Michael also competes in the New Zealand Godzone premier adventure race – covering 500km in seven days of kayaking, rafting, mountain biking, running, trekking, abseiling and mountaineering.
[He gave up the Godzone race for two years while working on murder trials].
"It is completely unsupported … Everyone gets a 100 litre bin to put all their gear and food in for the whole race…
"Queenstown is ideal for this stuff … The new job has allowed me to do a lot of what I like doing outside the law – including moving back to this end of the country after six and a half years in Auckland…"
While at Meredith Connell he ran the New York marathon in 2013, guiding Meredith Connell colleague Brett Tantrum in his wheelchair.
"Meredith's supported and gave a lot of freedom for these endeavours…
"In Queenstown it's more recreational than adventure-based … On the hit list at the moment my fiancée Anna Southwell, who is an associate at Lane Neave in Queenstown, and I are planning a ten hour adventure run over Motatapu from Wanaka to Arrowtown…
"Life is pretty social at the moment; after work it's touch on Monday, cricket on Wednesday…
"I'm an intermittent television viewer, keep abreast of the news, like Blindspot, Broadchurch, Happy Valley and I'm a big fan of the Hunters Club…"
A keen high country hunter for tahr and chamois, Michael's hunting buddy and colleague Anto Hall is the QLDC principal enforcement officer and a star of the Hunters Club series.
"I've been nagging him for a celebrity appearance on the show but he reckons no-one else would get a word in…
"I bought my favourite rifle from Anto – a Winchester Model 70 in .270 calibre … We spend a lot of time fly fishing and hunting together – it's handy to have your own personal guide…
"I'm reading The People Smuggler: The True Story of Ali Al Jenabi and my 2015 favourite was Donna Tartt's The Goldfinch.
"I was forced to play the piano as a child – my mother is a great piano player - but I did not pick up the gene and am not musical…
"Anna and I bought a house in Arrowtown where we live with our dog Barrett – like the gun - a German shorthaired pointer we re-homed from a Christchurch gun dealer…"
[Specialist .50 calibre Barrett sniper rifles (the Barrett Light Fifty) came on the market in 1982, proving popular with the IRA in their sniper campaign against the British armed forces in Northern Ireland.
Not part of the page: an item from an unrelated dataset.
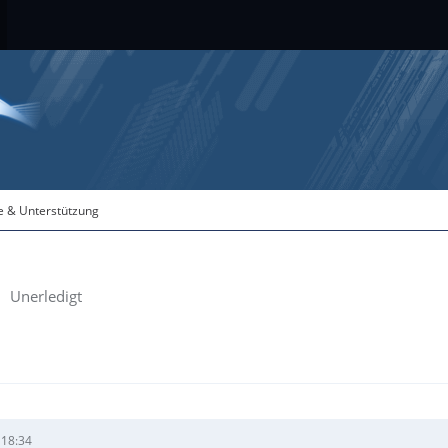
fe & Unterstützung
Unerledigt
 18:34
Various models are in use among the military and for long-range target shooting out to 2,500 metres]
From a legal family – his father is a lawyer in Invercargill, his uncle is a law professor at Melbourne's La Trobe University (now working in Qatar), his sister is a lawyer in Melbourne and with legal cousins "in most directions", Michael came to law by a process of elimination.
"I was more of an English and history boy than a numbers man … I could see that law was a well regarded base degree and not one you necessarily needed to practice…
"I didn't really enjoy studying at university but I think you are defined as a lawyer by the lawyers you work around when you begin to practise … I think I was extremely spoilt with the calibre of lawyers at Meredith Connell and the wide range of practice…
"My Toyota HiLux 3 litre turbo gets us up the skifield and to my fly fishing spots … I like remoteness … My favourite rivers are Caples and Glaisnock…
"Caples is probably the most magnificent river in the country…
"If I wasn't a lawyer I would probably be a fly fishing guide and back country ski guide in winter…
"But I have no thoughts of giving it up - I'm only seven years into what is probably a 30-year career…"
[At this point a final call for Michael to board his plane to Wellington for a continuing profession development session, cut short further gun chatter.]